The only remaining issue is whether McDaniel also discloses using the same ivermectin formulation as in the asserted claims. The parties have stipulated, "Manetta enables McDaniel in 2012 as to the formulation." (D.I. 219 at 12); see also Ben Venue, 246 F.3d at 1379 ("Enablement of an anticipatory reference may be demonstrated by a later reference."). Thus, as of 2012, before the critical dates of the asserted claims, a person of ordinary skill in the art would have been able to practice McDaniel's disclosed treatment method with Manetta's formulation without undue experimentation. See In re Morsa, 803 F.3d 1374, 1377 (Fed. Cir. 2015) ("Enablement of prior art requires that the reference teach a skilled artisan—at the time of filing—to make or carry out what it discloses in relation to the claimed invention without undue experimentation.") The Manetta formulation is the formulation for Galderma's product, Soolantra. (D.I. 228 ¶ 93); Tr. at 17:9-13; 313:1-3.
Galderma argues that Teva has failed to meet its burden on anticipation because it must show that all 1% ivermectin formulations disclosed in McDaniel would necessarily achieve the claimed efficacies. (D.I. 245 at 7-9). Galderma cites no authority.

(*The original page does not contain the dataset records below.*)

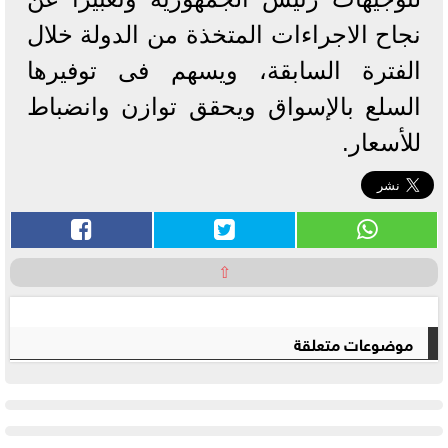
نجاح الاجراءات المتخذة من الدولة خلال
الفترة السابقة، ويسهم فى توفيرها
السلع بالإسواق ويحقق توازن وانضباط
للأسعار.
⇧
موضوعات متعلقة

To the contrary, it is well established that "[f]or a prior-art reference to be enabling, it need not enable the claim in its entirety, but instead the reference need only enable a single embodiment of the claim." In re Morsa, 803 F.3d at 1377. It is undisputed that the topical application of Soolantra, once daily, to skin affected by inflammatory lesions of rosacea, is an embodiment of the asserted claims. (D.I. 241 at 3-5 ("Galderma's Clinical Studies Establish That the Use of Soolantra® Will Meet Every Element of the Asserted Claims")). Therefore, McDaniel need only enable its treatment method with respect to Soolantra. As Soolantra is the Manetta formulation, the parties have stipulated to such enablement. (D.I. 219 at 12).
The asserted claims consist of the same steps described in McDaniel and are directed to the same use—treating inflammatory lesions of papulopustular rosacea. "Using the same composition claimed by [Galderma] in the same manner claimed by [Galderma] naturally results in the same claimed skin benefits." See Perricone, 432 F.3d at 1380. Therefore, the claimed efficacies are nothing more than "the natural result flowing from the explicit disclosure" of the claimed treatment method. See Schering, 339 F.3d at 1379. As such, those efficacies are inherent to and anticipated by McDaniel's disclosure of the claimed treatment method.
V. CONCLUSION
For the foregoing reasons, I find each of the asserted claims invalid for anticipation by McDaniel. I therefore do not need to reach Teva's alternative invalidity arguments. As invalidity is an affirmative defense to infringement, I find none of the asserted claims infringed.
The parties shall submit a final judgment consistent with this memorandum opinion within one week.